Thomas J. Gilbert, Jr. MD, MPP, CDI Chief Clinical Officer Natalie Culhane, RCM Coding Karen Rice, Editing and QA Services 12 - 15 - 2015

Vertebral Fractures

 Vertebral fractures may be traumatic, stress-related or pathologic.  Traumatic fractures are secondary to excessive forces on normal bone, and fatigue/stress fractures to excessive chronic repetitive forces on normal bone.  Pathologic fractures are secondary to normal forces on abnormal bone and can be seen with osteoporosis, following radiation therapy or with neoplasm.  Fragility or insufficiency fractures (pathologic fractures secondary to osteoporosis) are commonly seen with age-related, post-menopausal or senile osteoporosis, with chronic steroid use, with malabsorption or following oophorectomy. In the ICD-10 guidelines and in the medical literature, the phrase collapsed vertebra appears to be synonymous with vertebral fracture. In ICD-10, anterior wedging of the vertebra is included under collapse. Many radiologists will refer to a vertebral deformity. Vertebral fractures commonly result in deformities: compression fractures result in anterior wedge-shaped deformities or compression deformities; and burst-type fractures result in burst type deformities or vertebra plana. The term deformity is noncommittal with respect to the chronicity of the fracture, however, many radiologists reserve the term for old fractures. Acute and subacute fractures can be distinguished from old fractures on MRI by the presence of adjacent marrow edema. Old fractures contain normal or fatty marrow on MRI. Pathologic fractures secondary to neoplasm show replacement of fatty marrow throughout the vertebral body often with involvement of the posterior elements of the vertebra, areas of osteolysis or paraspinous masses. Pathologic fractures secondary to neoplasm are often associated with metastatic lesions in other segments of the spine or pelvis. Acute and subacute fractures can be distinguished from old fractures on CT by the presence of acute fracture lines or cortical deformities. Fracture lines are typically not seen on CT unless there is a nonunion, in which case the fracture line will be corticated. Pathologic fractures typically show decreased bony density on CT with or without osteolysis, cortical destruction, or extrasosseous soft tissue mass.

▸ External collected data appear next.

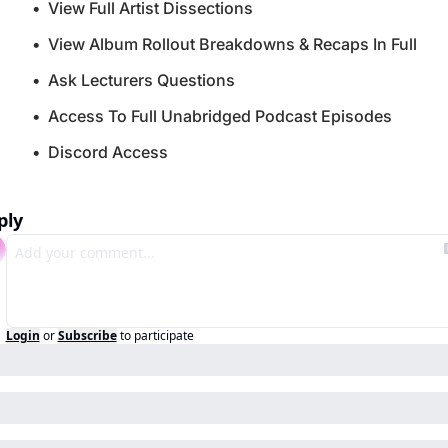
View Full Artist Dissections
View Album Rollout Breakdowns & Recaps In Full
Ask Lecturers Questions
Access To Full Unabridged Podcast Episodes
Discord Access
ply
Login
or
Subscribe
to participate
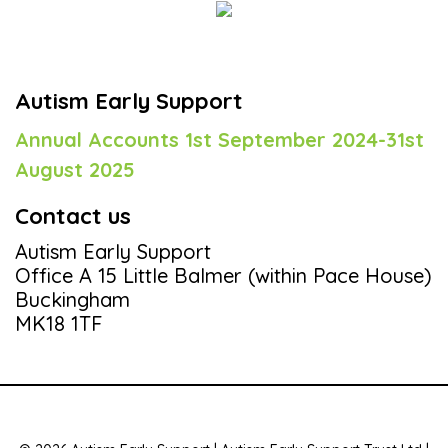
Autism Early Support
Annual Accounts 1st September 2024-31st
August 2025
Contact us
Autism Early Support
Office A 15 Little Balmer (within Pace House)
Buckingham
MK18 1TF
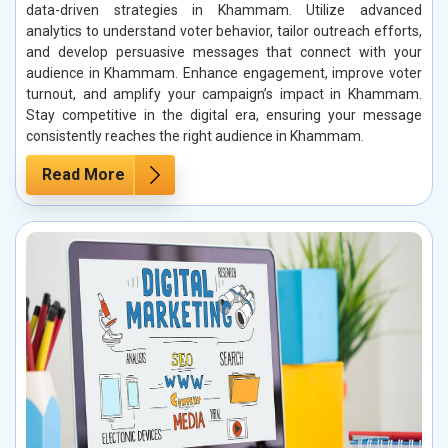
data-driven strategies in Khammam. Utilize advanced
analytics to understand voter behavior, tailor outreach efforts,
and develop persuasive messages that connect with your
audience in Khammam. Enhance engagement, improve voter
turnout, and amplify your campaign’s impact in Khammam.
Stay competitive in the digital era, ensuring your message
consistently reaches the right audience in Khammam.
Read More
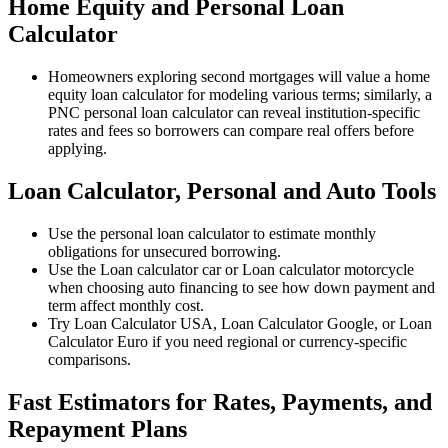
Home Equity and Personal Loan
Calculator
Homeowners exploring second mortgages will value a home
equity loan calculator for modeling various terms; similarly, a
PNC personal loan calculator can reveal institution-specific
rates and fees so borrowers can compare real offers before
applying.
Loan Calculator, Personal and Auto Tools
Use the personal loan calculator to estimate monthly
obligations for unsecured borrowing.
Use the Loan calculator car or Loan calculator motorcycle
when choosing auto financing to see how down payment and
term affect monthly cost.
Try Loan Calculator USA, Loan Calculator Google, or Loan
Calculator Euro if you need regional or currency-specific
comparisons.
Fast Estimators for Rates, Payments, and
Repayment Plans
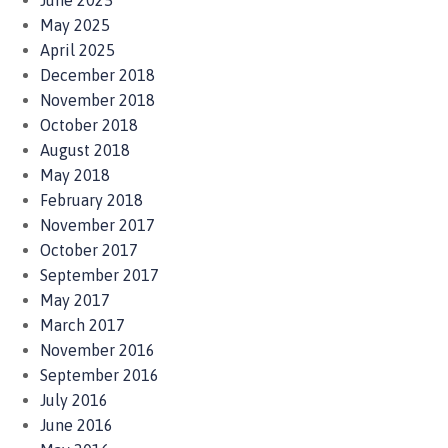
June 2025
May 2025
April 2025
December 2018
November 2018
October 2018
August 2018
May 2018
February 2018
November 2017
October 2017
September 2017
May 2017
March 2017
November 2016
September 2016
July 2016
June 2016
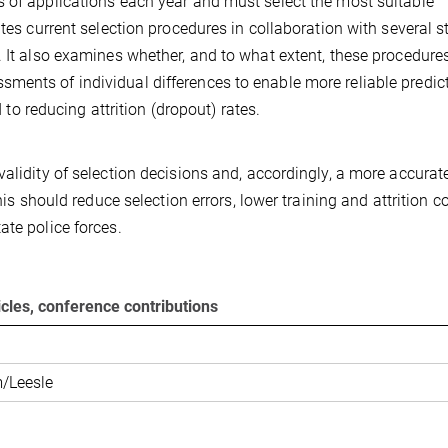
s of applications each year and must select the most suitable
ates current selection procedures in collaboration with several s
. It also examines whether, and to what extent, these procedure
ments of individual differences to enable more reliable predic
d to reducing attrition (dropout) rates.
alidity of selection decisions and, accordingly, a more accurat
his should reduce selection errors, lower training and attrition co
ate police forces.
ticles, conference contributions
/Leesle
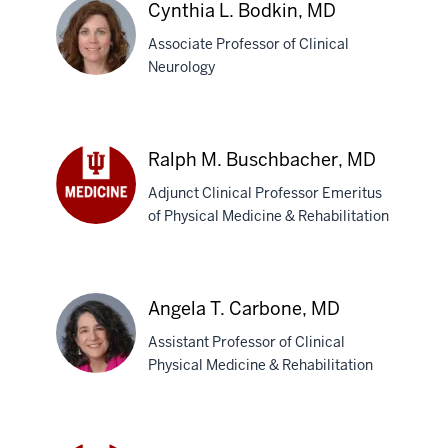
Cynthia L. Bodkin, MD
Associate Professor of Clinical
Neurology
Cynthia
L.
Ralph M. Buschbacher, MD
Bodkin,
Adjunct Clinical Professor Emeritus
MD
of Physical Medicine & Rehabilitation
Ralph
M.
Buschbacher,
MD
Angela T. Carbone, MD
Assistant Professor of Clinical
Physical Medicine & Rehabilitation
Angela
T.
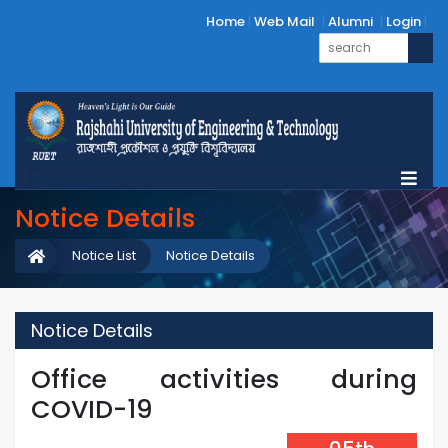
Home
Web Mail
Alumni
Login
Notice Details
Notice List
Notice Details
Notice Details
Office activities during
COVID-19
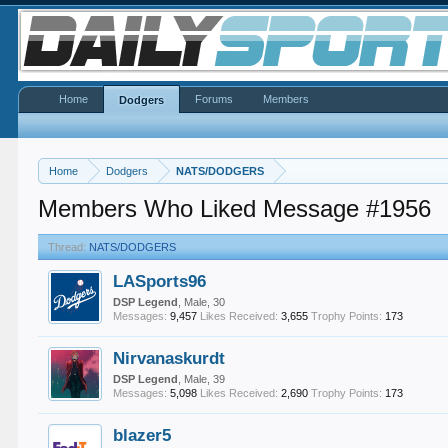
Home
Forums
Members
Dodgers
Home
Dodgers
NATS/DODGERS
Members Who Liked Message #1956
Thread:
NATS/DODGERS
LASports96
DSP Legend
, Male, 30
Messages:
9,457
Likes Received:
3,655
Trophy Points:
173
Nirvanaskurdt
DSP Legend
, Male, 39
Messages:
5,098
Likes Received:
2,690
Trophy Points:
173
blazer5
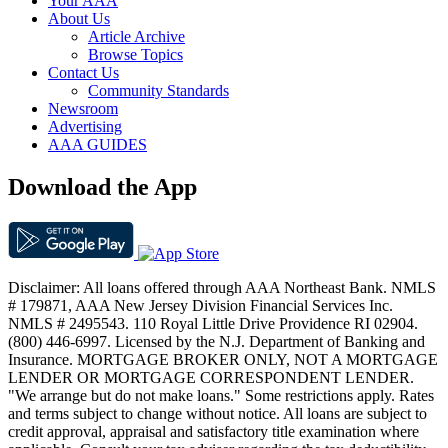
Your AAA
About Us
Article Archive
Browse Topics
Contact Us
Community Standards
Newsroom
Advertising
AAA GUIDES
Download the App
Disclaimer: All loans offered through AAA Northeast Bank. NMLS
# 179871, AAA New Jersey Division Financial Services Inc.
NMLS # 2495543. 110 Royal Little Drive Providence RI 02904.
(800) 446-6997. Licensed by the N.J. Department of Banking and
Insurance. MORTGAGE BROKER ONLY, NOT A MORTGAGE
LENDER OR MORTGAGE CORRESPONDENT LENDER.
"We arrange but do not make loans." Some restrictions apply. Rates
and terms subject to change without notice. All loans are subject to
credit approval, appraisal and satisfactory title examination where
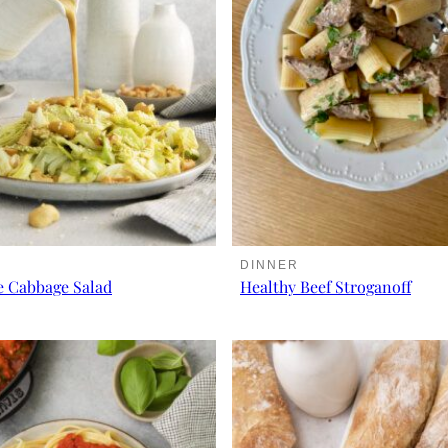
DINNER
e Cabbage Salad
Healthy Beef Stroganoff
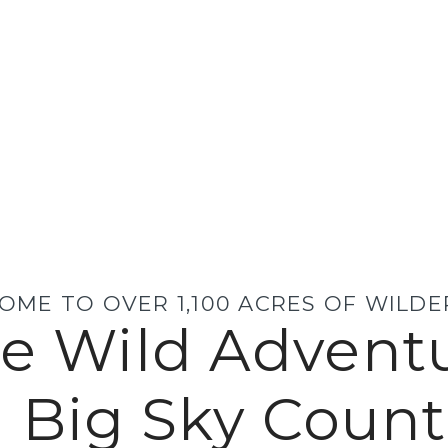
OME TO OVER 1,100 ACRES OF WILD
e Wild Advent
n Big Sky Count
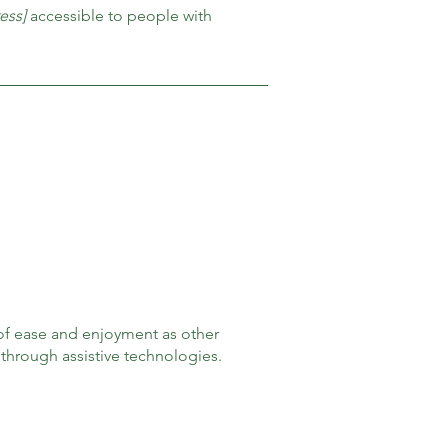
ess]
accessible to people with
el of ease and enjoyment as other
d through assistive technologies.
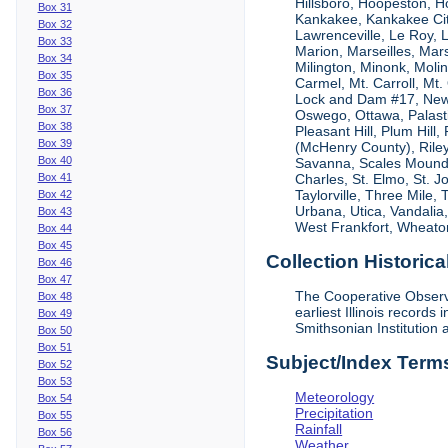
Hillsboro, Hoopeston, Ho
Box 31
Kankakee, Kankakee City
Box 32
Lawrenceville, Le Roy,
Box 33
Marion, Marseilles, Mar
Box 34
Milington, Minonk, Moli
Box 35
Carmel, Mt. Carroll, Mt
Box 36
Lock and Dam #17, New
Box 37
Oswego, Ottawa, Palastin
Box 38
Pleasant Hill, Plum Hill
Box 39
(McHenry County), Riley,
Box 40
Savanna, Scales Mound, S
Box 41
Charles, St. Elmo, St. J
Taylorville, Three Mile,
Box 42
Urbana, Utica, Vandalia
Box 43
West Frankfort, Wheaton
Box 44
Box 45
Collection Historica
Box 46
Box 47
The Cooperative Observe
Box 48
earliest Illinois recor
Box 49
Smithsonian Institution 
Box 50
Box 51
Subject/Index Term
Box 52
Box 53
Meteorology
Box 54
Precipitation
Box 55
Rainfall
Box 56
Weather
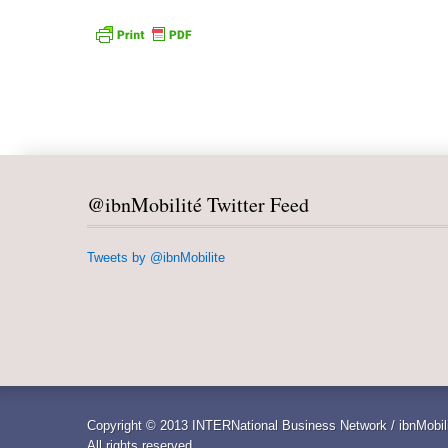
@ibnMobilité Twitter Feed
Tweets by @ibnMobilite
Copyright © 2013 INTERNational Business Network / ibnMobili
All rights reserved.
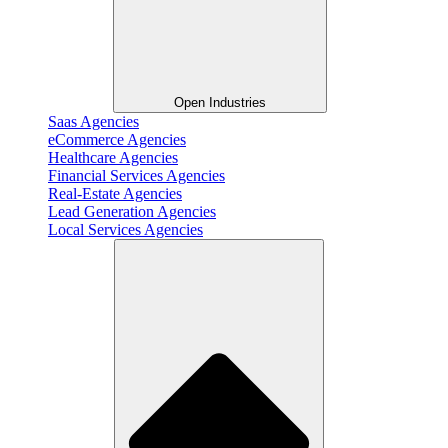
Open Industries
Saas Agencies
eCommerce Agencies
Healthcare Agencies
Financial Services Agencies
Real-Estate Agencies
Lead Generation Agencies
Local Services Agencies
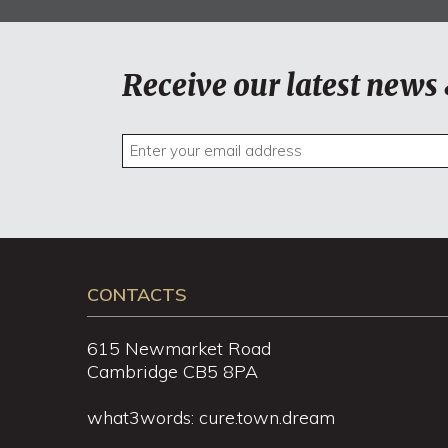
Receive our latest news 
CONTACTS
615 Newmarket Road
Cambridge CB5 8PA
what3words: cure.town.dream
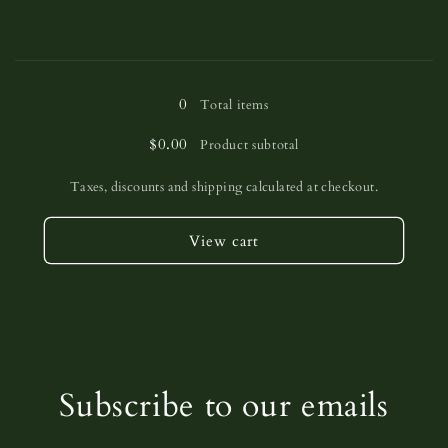
Loading...
0
Total items
$0.00
Product subtotal
Taxes, discounts and shipping calculated at checkout.
View cart
Subscribe to our emails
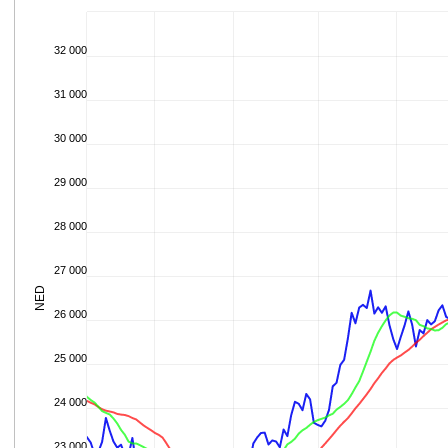
32 000
31 000
30 000
29 000
28 000
27 000
NED
26 000
25 000
24 000
23 000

Not all anterior wedge shaped deformities are secondary to old fractures, however. Mild anterior wedge-shaped deformities can also be developmental (with Scheuermann’s or Scheuermann’s-like disease) particularly in the lower thoracic or upper lumbar spine. Sometimes you cannot distinguish between a developmental deformity and an old fracture deformity.

Relevant codes include the following:

For vertebral fractures and for each of the codes listed below, documentation must indicate initial v. subsequent encounter: Initial: When receiving active treatment for the fracture Subsequent: When active treatment has been completed; receiving routine care during recovery or healing phase with normal healing, delayed healing or nonunion. Sequela : For complications that arise as a direct result of the fracture. Vertebral fracture with no history of trauma, no diagnosis of osteoporosis or no other bone disorder.M48.5- Collapsed (fractured) vertebra, not elsewhere classified Fatigue (stress) fracture of the vertebra. Fatigue or stress fractures are secondary to abnormal chronic repetitive forces on normal bone. Chronic repetitive stresses might occur if a patient tried to run a marathon without training properly or if a young man or woman enters boot camp.  M48.4- for fatigue fracture of vertebrae Traumatic vertebral fracture. Fracture occurs when abnormal forces from an injury or trauma are applied to normal bone.  S12.-- for cervical vertebral fracturesS22.0- for thoracic vertebral fracturesS32. 0 - for lumbar vertebral fracturesS32.1- for sacral fractures with specific reference to zone 1, zone 2 and zone 3. Traumatic fracture coding requires additional detail as to the type of fracture, anatomic region of the bone involved, stability, and traumatic spondylolisthesis. Pathologic (fragility or insufficiency) vertebral fractures. Fracture with normal forces (e.g. fall from a standing position or bending over and picking up something) on abnormal or weakened bone.  M80.08 for age-related osteoporosis with current pathological fracture (If there is marrow edema or the radiologist called an acute, subacute or healing fracture)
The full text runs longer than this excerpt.